● Task item
Going through the data, count each line that has the word "Natale". Reply with the total and nothing more.

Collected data
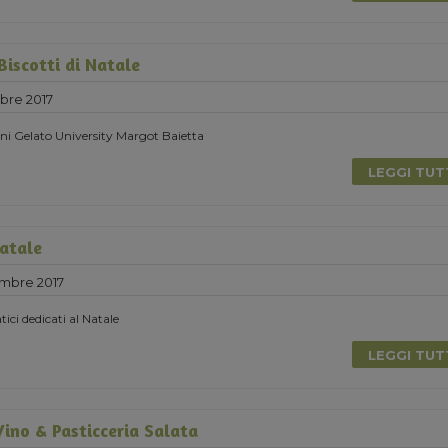
Biscotti di Natale
bre 2017
ni Gelato University Margot Baietta
LEGGI TU
Natale
mbre 2017
tici dedicati al Natale
LEGGI TU
ino & Pasticceria Salata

● Solution for this task
3